Harry shivered. The fog was thick here; the ante-room walls dripped with condensation and the air was cold enough to make his teeth hurt as he dragged in another huge breath. His broom was a splintered wreck; glimmers of brass fittings nestled amongst the clumps of twigs and curls of scorched varnish. He'd hauled on the broom hard enough to split the shoulder seam of his robe - the muscle there alternated between baleful throbbing and a worrying numbness - and had felt his toes scuff the flagstones before he'd managed to pull up out of the dive.
That was when things had started to go wrong, even as he'd dared to think he'd escaped the worst. Emerging into the entrance hall, he'd had to make another screeching turn to avoid barrelling into a wall of what he took at first to be lifelike statues and had found himself neatly funnelled into the ante-room at the side of the hallway, where he'd encountered, in quick succession, a heap of broken furniture, dented armour and then the rotting remains of a carpet, which had probably saved his life. His broom had been less fortunate, leaving him embroiled in the mouldy wool and plunging into the far wall with a horribly final crash.
Inferi! Those had been Inferi, out in the hall. Scrabbling free of the carpet's clammy grasp, he slithered to the floor and raised his wand, expecting the doorway to be filled with blank faces and pale, clutching hands. Nothing. He risked a glance around the side of the doorframe - the door had long since been ripped from its hinges - and saw the figures standing where they had been, somehow menacing in their stillness, unpleasantly like puppets whose operator had momentarily stepped away, leaving them hanging lifelessly by their strings. Most were facing towards the main doors, their hands dangling at their sides, but Harry thought he recognised the profile of Professor Sinistra. It was hard to be sure; mildew had grown out of the collar of her robes and crept up to fill the withered hollow of her cheek and temple, and her hair was caked in moss and dirt.
Harry felt as if his skin was crawling away from his body, and his scalp prickled as his hair, never neat, tried to stand on end. Professor Sinistra. I'm so sorry. He clamped down on a moan of horrified pity and looked past the inert forms to the steps leading up to the Great Hall - to get there, he would have to walk right past them all.
The cloak would be...
It must be kept hidden at all times. Even if you're caught, the dagger must reach the Dark Lord intact - they must not disarm you.
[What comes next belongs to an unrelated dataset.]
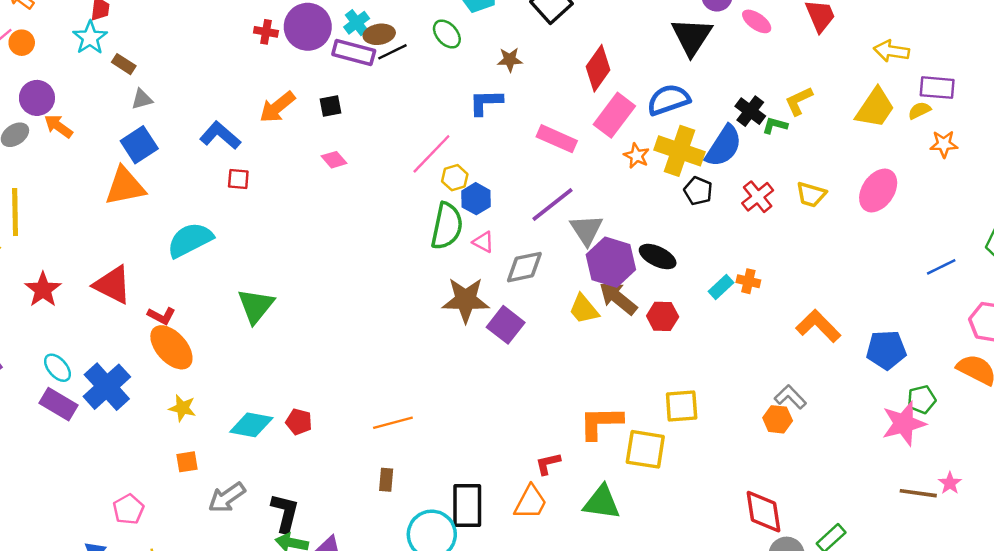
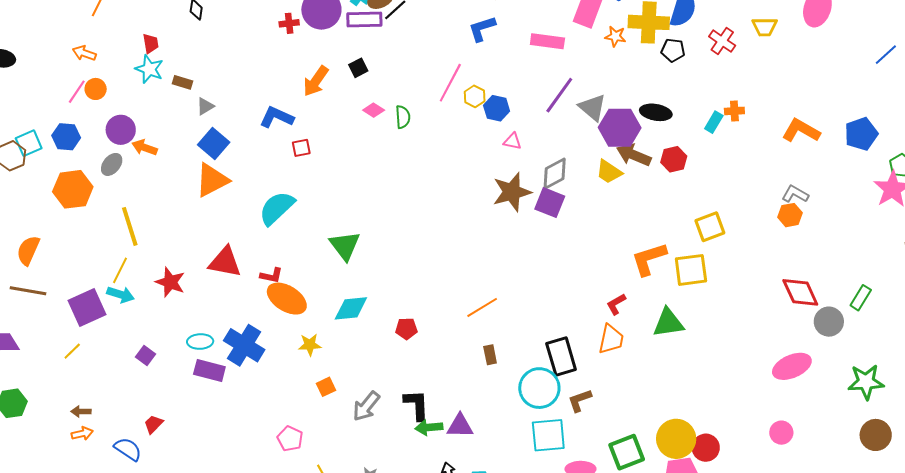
green semicircle: (447, 226) -> (403, 117), moved, size x0.6
gray diamond: (524, 267) -> (555, 174), moved
cyan ellipse: (58, 368) -> (200, 342), turned -35
cyan diamond: (251, 425) -> (351, 308), moved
Harry scowled, in spite of his fear, at the remembered exchange. It's all right for you, Snape. You don't have to face him. He reached inside the collar of his robes, tugging out the tightly folded bundle of the cloak, slippery and cool around the length of crystal and glass beneath. He'd admired the dagger, when he'd first seen it, a thin spike of greyish, honeycombed glass, set into a ridged and patterned handle. The Archaeus hadn't been in it, then - Snape had added the final ingredient before his eyes, upending a small vial into a black glass jar and swirling the contents with a look of grave concentration. Harry had resisted the temptation to ask 'is that it?' and had simply watched mutely while the dour wizard, with infinite care, unscrewed the dagger hilt and funnelled the potion - a thin liquid, translucent blue and faintly glowing - into the blade.
Now he was tempted to turn back the folds of the cloak to check the dagger was intact after his crash landing. And if it's not? Are you going to turn around and go back and tell everyone 'sorry, I messed it up'? And then what? Keep running away from him forever? He shook his head, his mouth set in a firm line.
"No. I have nowhere else to go."
Holding the cloak-enfolded dagger tightly in one hand, his wand in the other, he stepped out into the entrance hall.